Ein Abend zum Erinnern und zum Gedenken, ein Abend zur Ehrung der Überlebenden, ein Abend um Respekt zu bekunden – das alles sollte am Abend der Feierlichkeit zum Gedenken an die Befreiung des KZ Ravensbrück stattfinden.

Die Zeitungen berichteten, dass ca. 90 Überlebende angereist waren, dazu kamen verschiedene Gäste, darunter auch einige Politpromis.

Ohne die Hintergründe zu kennen, hat mich diese Veranstaltung persönlich sehr interessiert – es ist wichtig gegen das Vergessen anzukämpfen, aufzuklären, die Überlebenden zu ehren und ihnen die Möglichkeit zu geben ihre Geschichte zu erzählen, wenn sie es gerne möchten.

Doch was ich dann über diese Feierlichkeiten lesen musste, entsetzte mich zutiefst und bestürzt mich immer noch: In einem sogenannten „Zelt der Begegnungen“ sollten die Überlebenden mit anderen Gästen ins Gespräch kommen. Stattdessen, so berichteten ehrenamtliche Helfer, wurden die polnischen Gäste ganz anders behandelt: erschreckend schlecht, herabgesetzt und meiner Meinung nach schlichtweg demütigend.

So saßen die sogenannten Ehrengäste an reich gedeckten Tafeln, mit Porzellangeschirr und Kellnern die sie bedienten, während die betagten Damen und Herren an Holztischen sitzen, aus Plastikgeschirr essen und sich mit Essensmarken für ihr Essen anstellen müssen.

Beschämend! Das ist mein erster Gedanke. Wie kann man Menschen, die so viel durch gemacht haben und EINGELADEN werden, um dieser schlimmen Zeit zu gedenken, so herabsetzen? Wie zynisch kann ein Veranstalter sein, um die Politprominenz von vorne bis hinten zu bedienen, während Damen und Herren in hohem Alter am Nebentisch aus Plastikschüsseln essen müssen? Haben sich die Ehrengäste nicht geschämt? Ist keiner von ihnen auf die Idee gekommen, dass in diesem Moment etwas schief gelaufen ist? Wo bleibt der nötige und wichtige Respekt diesen Menschen gegenüber?

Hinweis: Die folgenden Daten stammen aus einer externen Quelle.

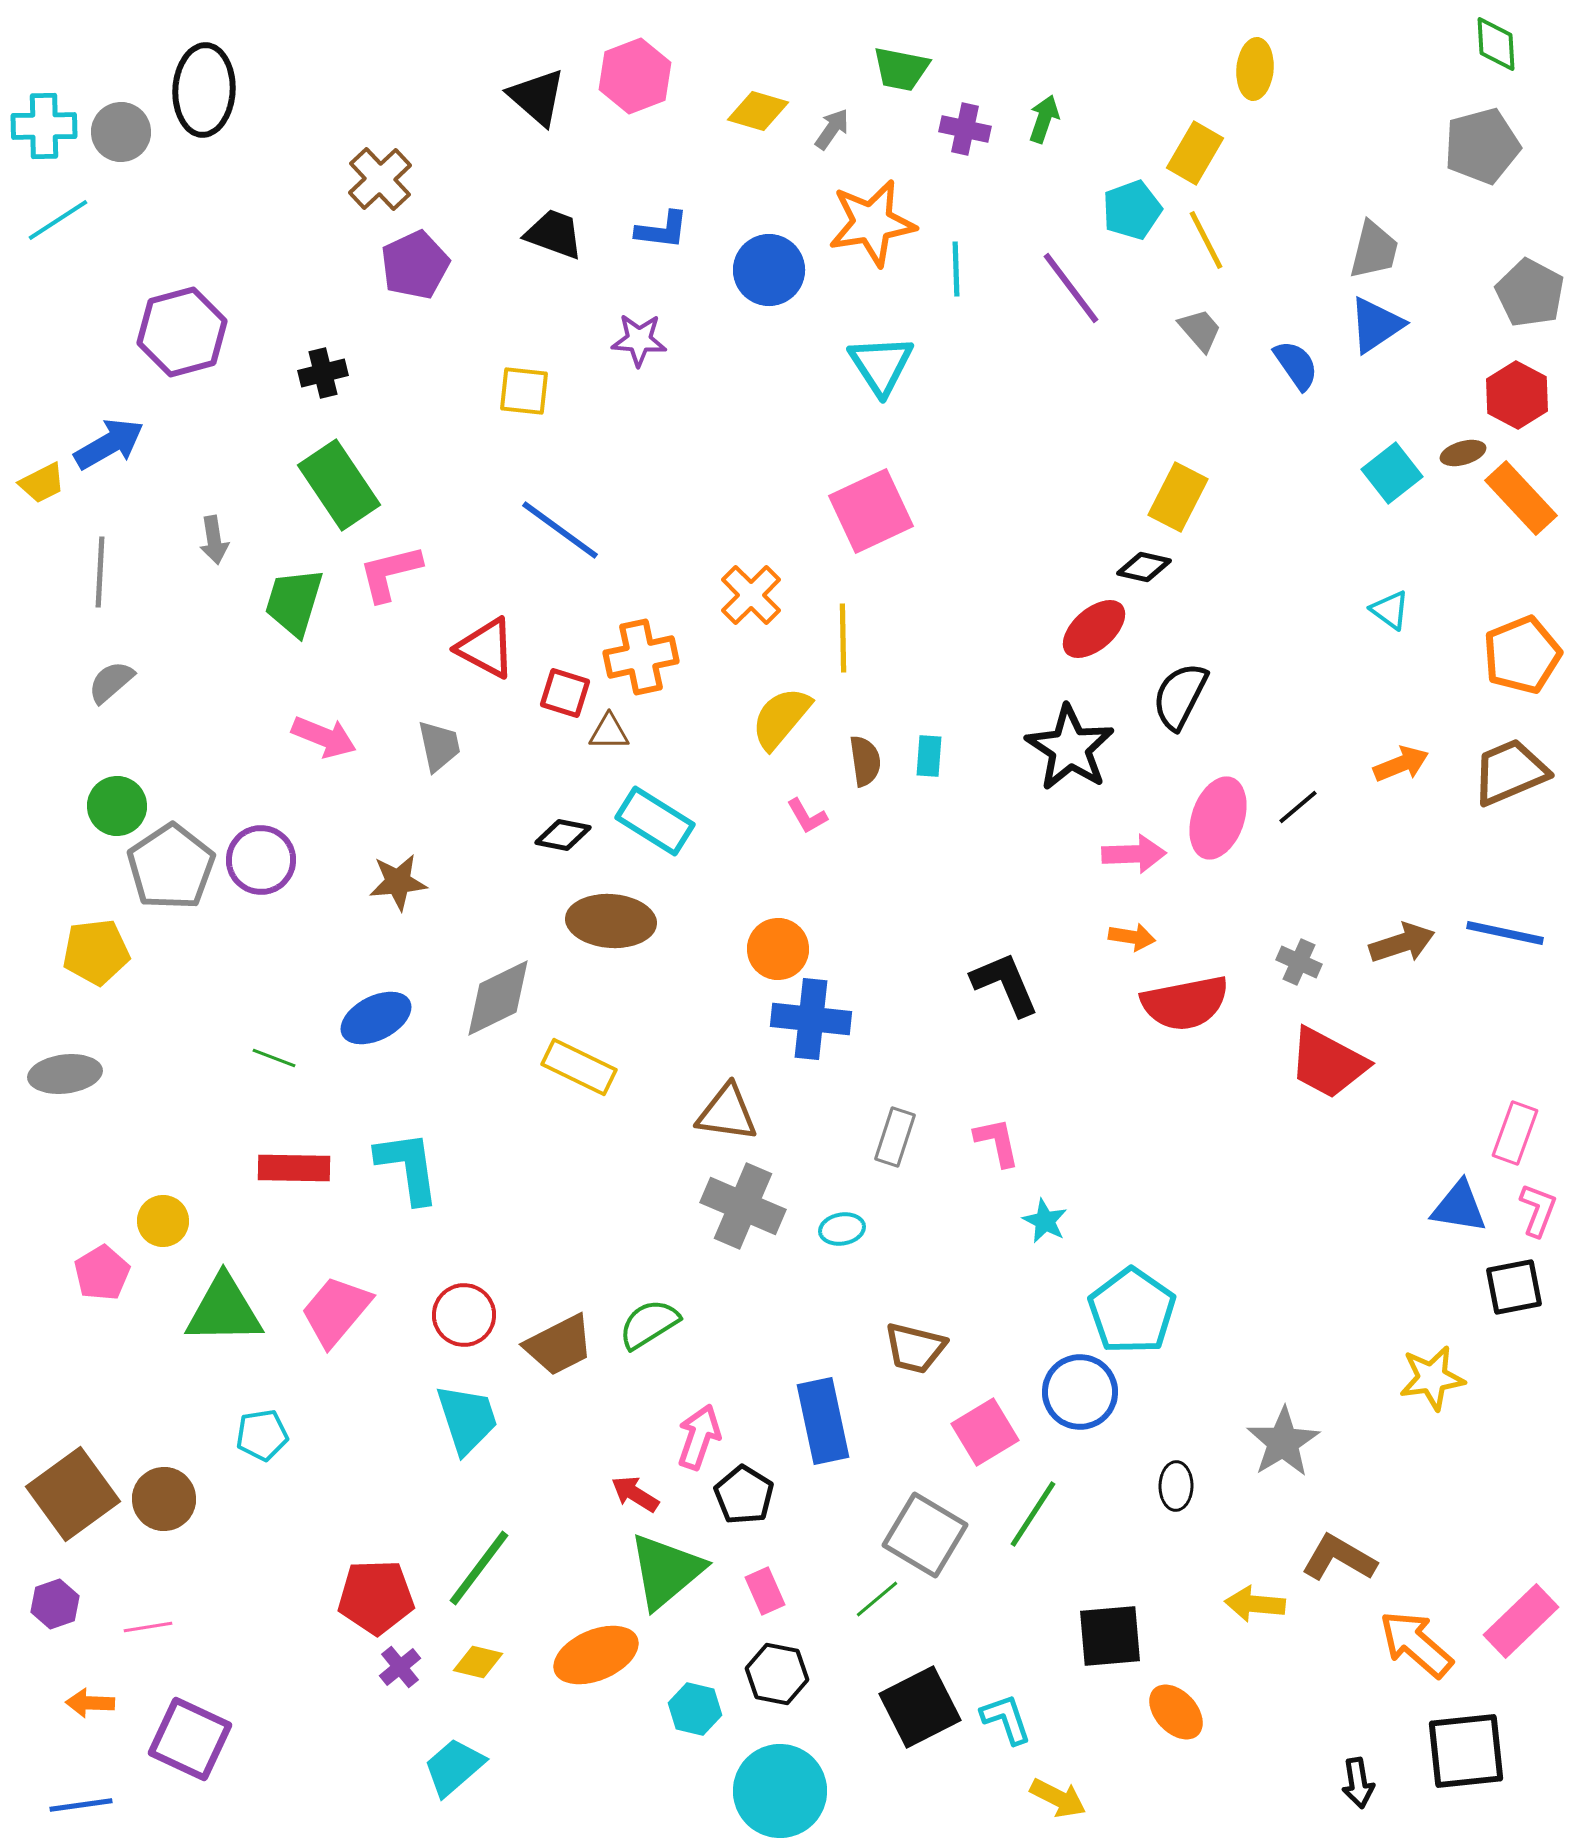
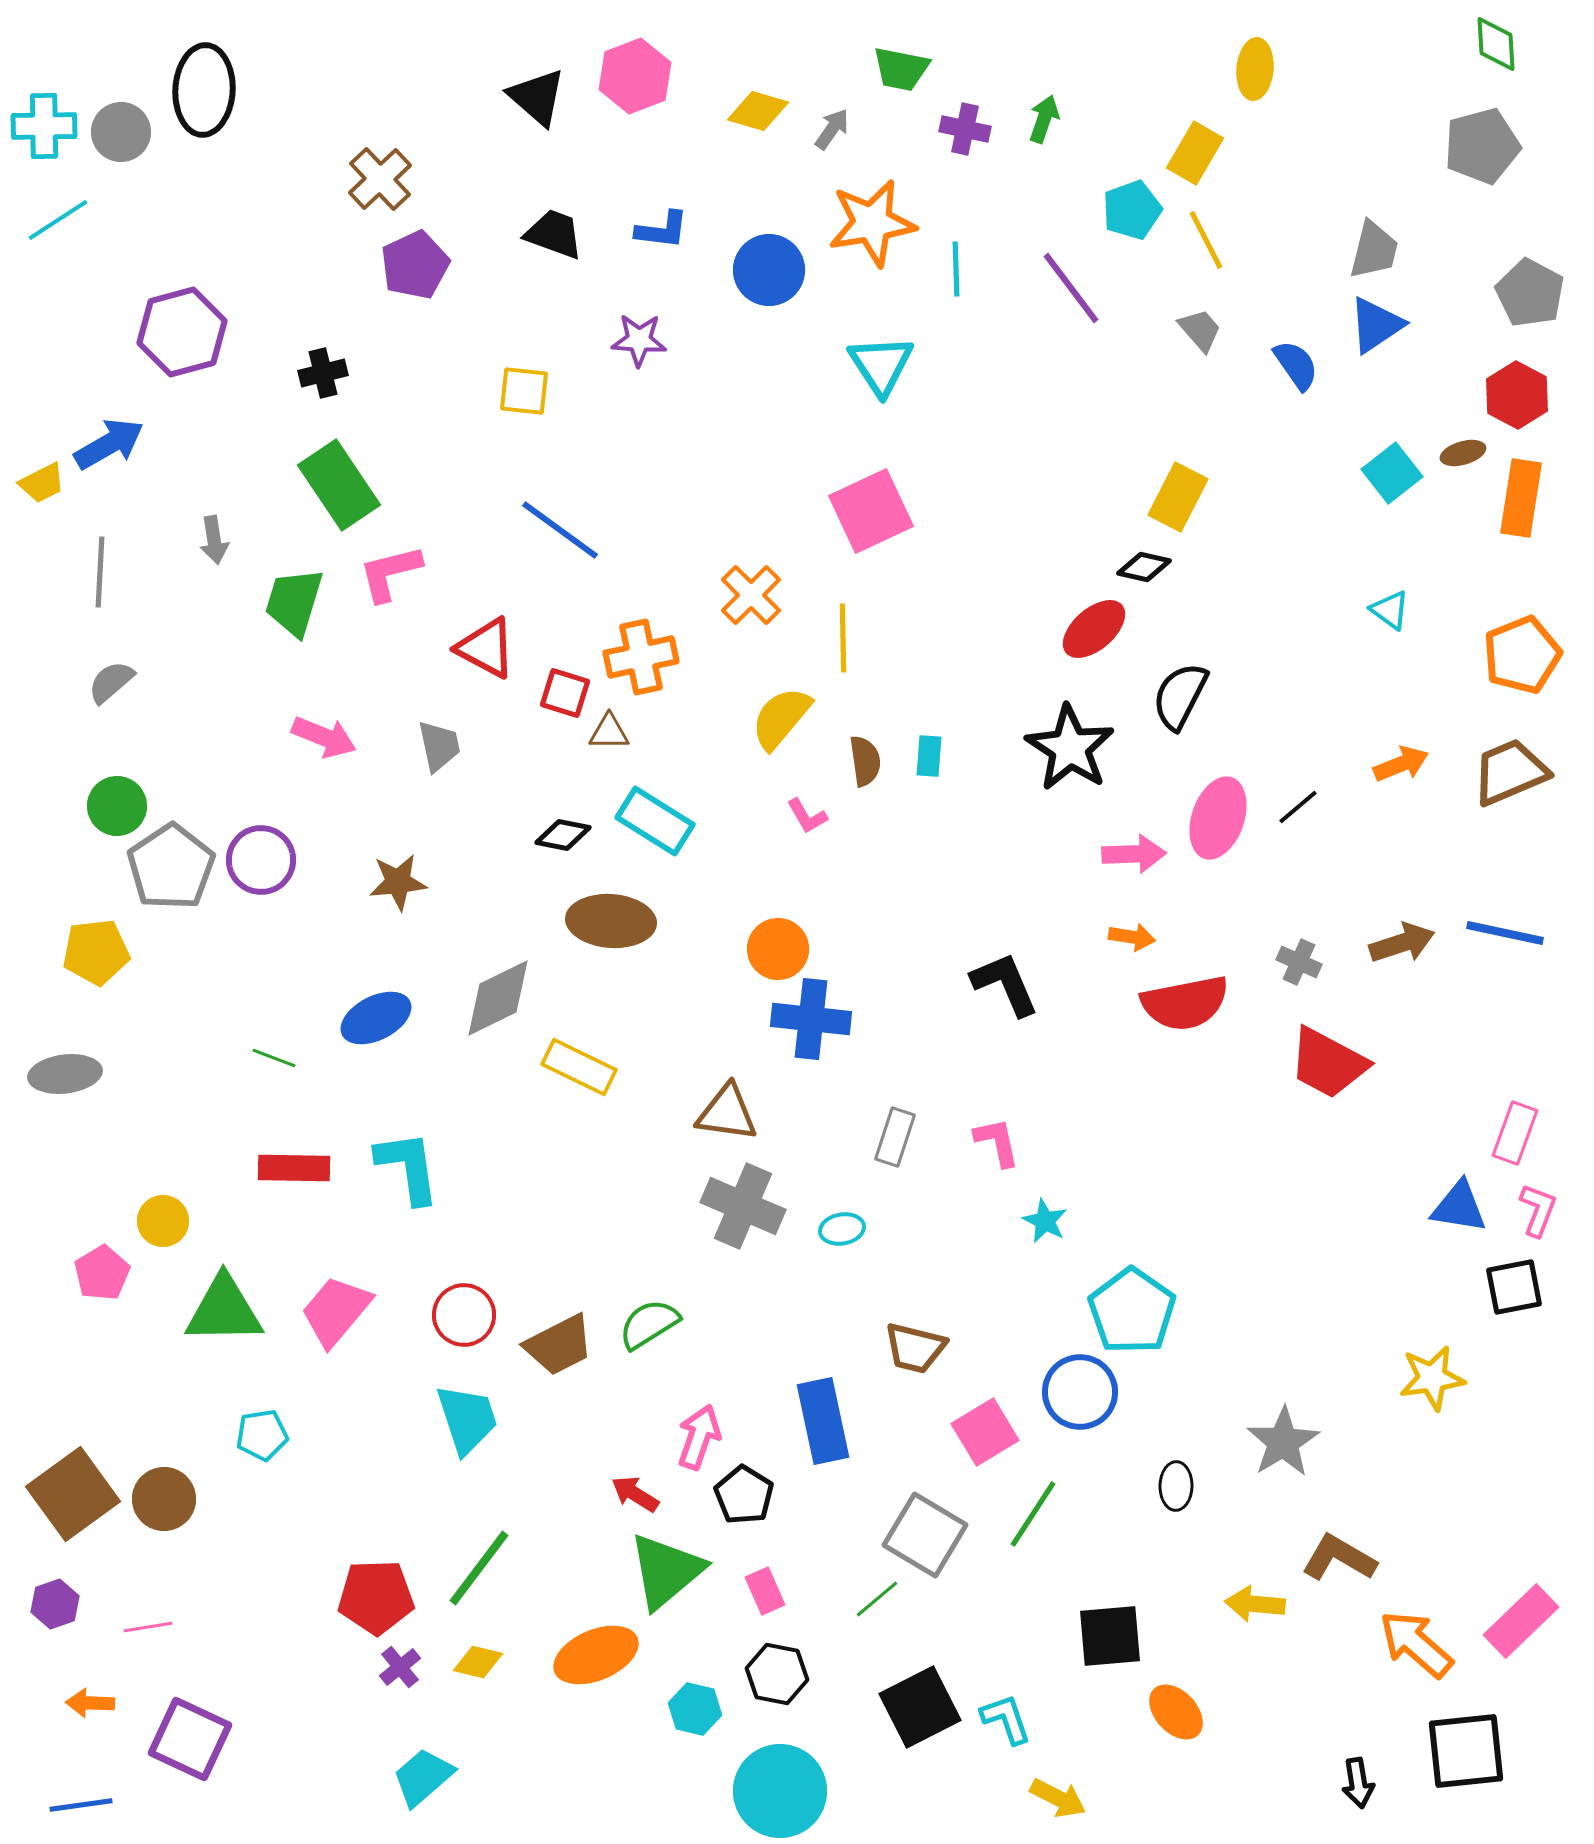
orange rectangle at (1521, 498): rotated 52 degrees clockwise
cyan trapezoid at (454, 1767): moved 31 px left, 10 px down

Ich bin wütend. Ich schäme mich in Grund und Boden, dabei habe ich persönlich nicht zu dieser Situation beigetragen. Ich fühle mich schlichtweg ohnmächtig gegenüber so viel Arroganz und Ignoranz. Ich kann nicht verstehen, wie die anwesenden Politiker nicht reagiert und protestiert haben. Sie haben versagt. Meiner Meinung nach hätten an diesem Tag des Gedenkens die Damen und Herren, die das KZ Ravensbrück überlebt haben, die Ehrengäste sein müssen – sie hätten an einer reich gedeckten Tafel sitzen sollen, bedient von Kellnern und geehrt durch die Politiker. Der mangelnde Respekt und die fehlende Einsicht von allen Anwesenden entsetzen mich. Wo bleibt das Mitgefühl? Wo bleibt Verständnis und der Blick für Gerechtigkeit?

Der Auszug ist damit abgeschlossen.